Monday, December 14, 2009

Before and After







Anya Henis: Raw Feels
RM
26 November - 12 December 2009

This display of a dozen watercolours inside the gallery and five on the outside noticeboard in the corridor, reveal Anya Henis to be capable of making works totally different from the tightly composed, representational oil on canvas works she has presented at Newcall and The Physics Room. The marks on these pinned up pieces of paper, in contrast to her earlier work are fluid and loose, working the zone between order and chaos. They happen to be her best work yet I think - by far - having a generous expansive quality, free from the pinched compression of the canvases.

Some of the most exciting examples are based on wet skeletal grids that peek through the over-painted colour.

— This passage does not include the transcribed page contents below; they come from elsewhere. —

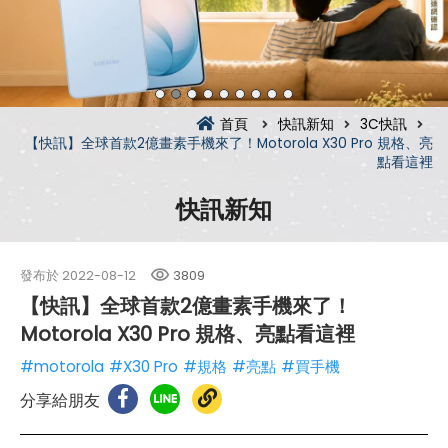
首頁
快訊新知
3C快訊
【快訊】全球首款2億畫素手機來了！Motorola X30 Pro 規格、亮
點看這裡
快訊新知
發布於
2022-08-12
3809
【快訊】全球首款2億畫素手機來了！
Motorola X30 Pro 規格、亮點看這裡
#motorola
#X30 Pro
#規格
#亮點
#買手機
分享給朋友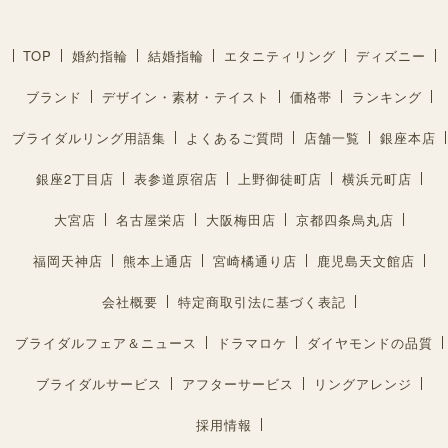
TOP
婚約指輪
結婚指輪
エタニティリング
ディズニー
ブランド
デザイン・素材・テイスト
価格帯
ランキング
ブライダルリング用語集
よくあるご質問
店舗一覧
銀座本店
銀座2丁目店
表参道原宿店
上野御徒町店
横浜元町店
大宮店
名古屋栄店
大阪梅田店
京都四条烏丸店
福岡天神店
熊本上通店
宮崎橘通り店
鹿児島天文館店
会社概要
特定商取引法に基づく表記
ブライダルフェア＆ニュース
ドラマロケ
ダイヤモンドの品質
ブライダルサービス
アフターサービス
リングアレンジ
採用情報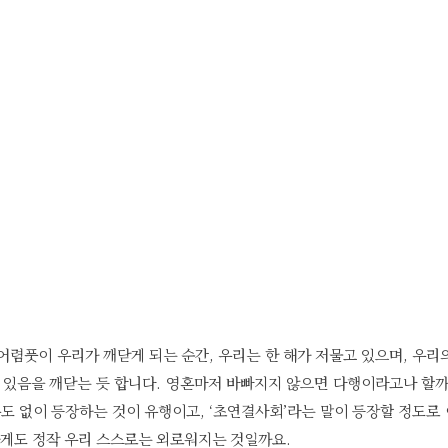
어렴풋이 우리가 깨닫게 되는 순간, 우리는 한 해가 저물고 있으며, 우리
 있음을 깨닫는 듯 합니다. 영혼마저 바빠지지 않으면 다행이라고나 할까
도 없이 등장하는 것이 유행이고, ‘초연결사회’라는 말이 등장할 정도로
하게도 정작 우리 스스로는 외로워지는 것일까요.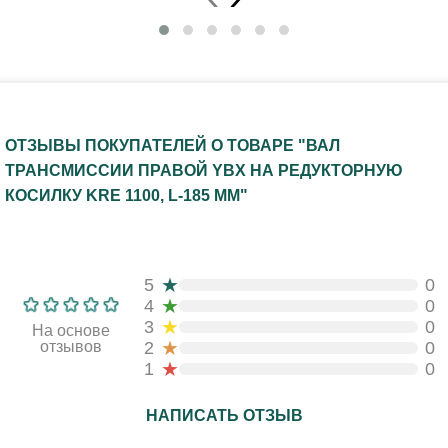
ОТЗЫВЫ ПОКУПАТЕЛЕЙ О ТОВАРЕ "ВАЛ
ТРАНСМИССИИ ПРАВОЙ YBX НА РЕДУКТОРНУЮ
КОСИЛКУ KRE 1100, L-185 ММ"
★
5
0
★
4
0
★
3
0
На основе
★
отзывов
2
0
★
1
0
НАПИСАТЬ ОТЗЫВ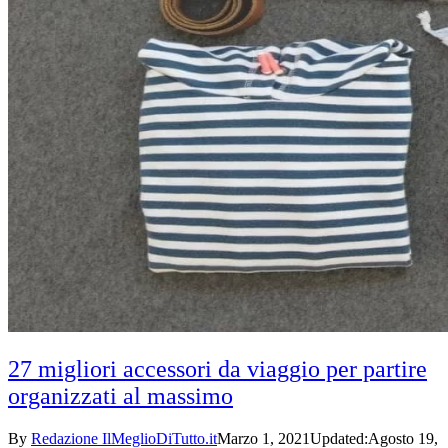
27 migliori accessori da viaggio per partire
organizzati al massimo
By
Redazione IlMeglioDiTutto.it
Marzo 1, 2021
Updated:
Agosto 19,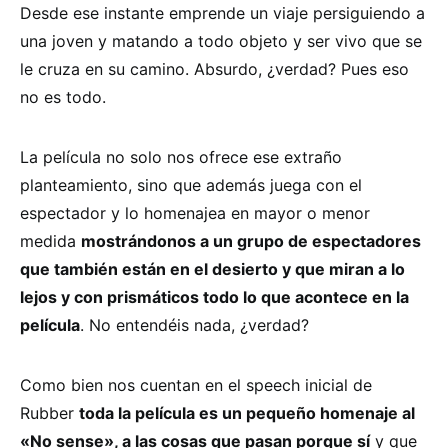
Desde ese instante emprende un viaje persiguiendo a
una joven y matando a todo objeto y ser vivo que se
le cruza en su camino. Absurdo, ¿verdad? Pues eso
no es todo.
La película no solo nos ofrece ese extraño
planteamiento, sino que además juega con el
espectador y lo homenajea en mayor o menor
medida
mostrándonos a un grupo de espectadores
que también están en el desierto y que miran a lo
lejos y con prismáticos todo lo que acontece en la
película
. No entendéis nada, ¿verdad?
Como bien nos cuentan en el speech inicial de
Rubber
toda la película es un pequeño homenaje al
«No sense», a las cosas que pasan porque sí
y que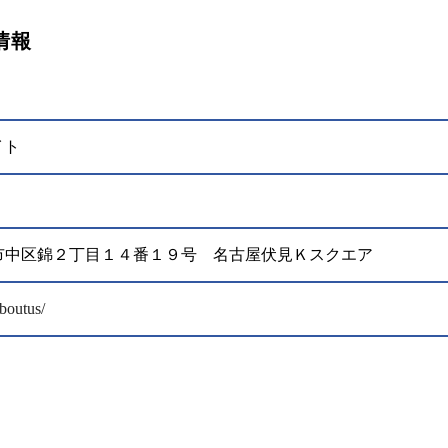
情報
イト
名古屋市中区錦２丁目１４番１９号 名古屋伏見Ｋスクエア
boutus/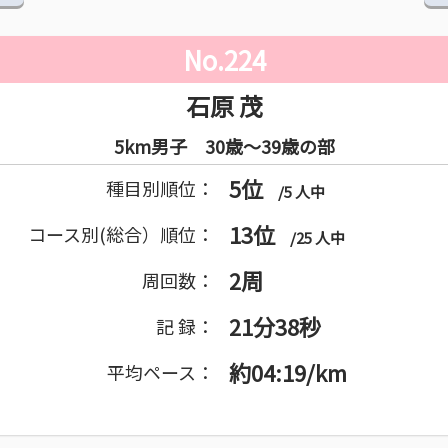
No.224
石原 茂
5km男子 30歳～39歳の部
5位
種目別順位：
/5 人中
13位
コース別(総合）順位：
/25 人中
2周
周回数：
21分38秒
記 録：
約04:19/km
平均ペース：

The strong and frenetically applied chroma plays off against the watery underpinning that somehow retains a compositional focus through a dominantly structured pattern. These works are turbulent as clusters of frenzied marks - though not in the emotional mood of the actual colour - yet control is never too far away. The six large works have real impact. Their delicate washes are impossible to photograph but the interwoven tangled and patterned forms intrigue.

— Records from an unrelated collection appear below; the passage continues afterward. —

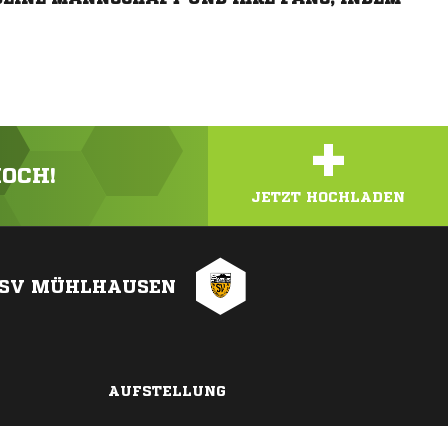
+
HOCH!
JETZT HOCHLADEN
SV MÜHLHAUSEN
AUFSTELLUNG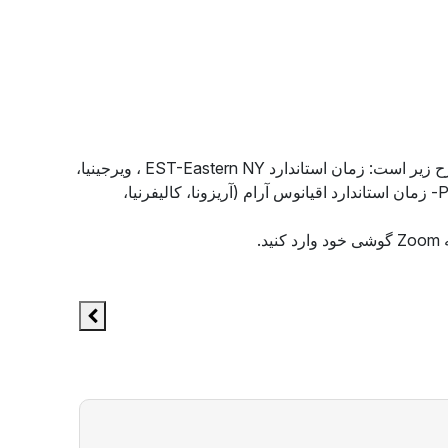
لطفاً به زمانهای کلاس توجه داشته باشید، زیرا آنها برای همه مناطق زمانی در ایالات متحده فهرست شده اند . مناطق زمانی به شرح زیر است: زمان استاندارد EST-Eastern NY ، ویرجینیا،
جورجیا، و غیره(، CT-زمان مرکزی (ایلینوی، تگزاس، ویسکانسین، و غیره)، زمان MT-Mountain (کلرادو، وایومینگ، و غیره)، PST- زمان استاندارد اقیانوس آرام (آریزونا، کالیفرنیا،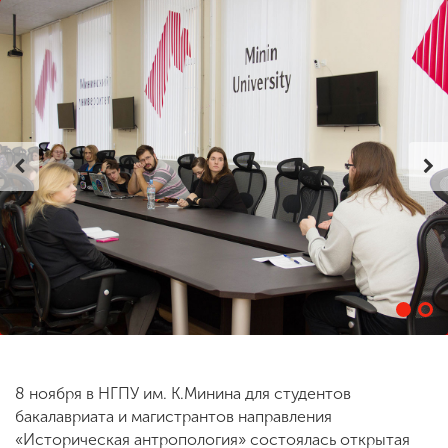
ENG
SPN
CHI
Приемная
комиссия
+7 (831) 262-26-20
8 ноября в НГПУ им. К.Минина для студентов
бакалавриата и магистрантов направления
«Историческая антропология» состоялась открытая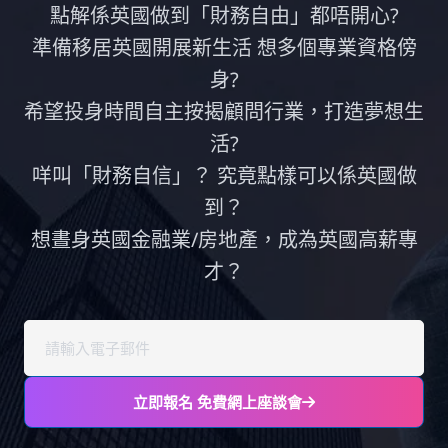
點解係英國做到「財務自由」都唔開心?
準備移居英國開展新生活 想多個專業資格傍
身?
希望投身時間自主按揭顧問行業，打造夢想生
活?
咩叫「財務自信」？ 究竟點樣可以係英國做
到？
想晝身英國金融業/房地產，成為英國高薪專
才？
立即報名 免費網上座談會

I’ve no idea why Henis has switched to such a different visual style and technique. Perhaps she maintains (or has maintained) two sorts of practice simultaneously: one carefully preplanned and tight; the other improvised, loosey-goosey and spontaneous. If Raw Feels is this show’s title, then perhaps the other work is Cooked Thinks? As a foil, this 'under-heated' exhibition is an exciting development.